Problem statement -
Your reply should reproduce the data below without a single alteration, apart from dropping the images.

Given data -
┄┄┄┄┄┄┄┄┄┄

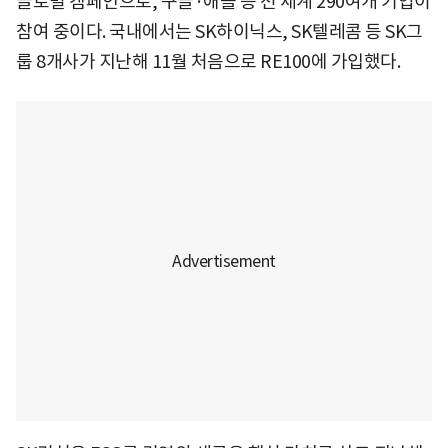
글로벌 캠페인으로, 구글·애플 등 전 세계 290여개 기업이
참여 중이다. 국내에서는 SK하이닉스, SK텔레콤 등 SK그
룹 8개사가 지난해 11월 처음으로 RE100에 가입했다.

┄┄┄┄┄┄┄┄┄┄

Solution to this task -
글로벌 캠페인으로, 구글·애플 등 전 세계 290여개 기업이
참여 중이다. 국내에서는 SK하이닉스, SK텔레콤 등 SK그
룹 8개사가 지난해 11월 처음으로 RE100에 가입했다.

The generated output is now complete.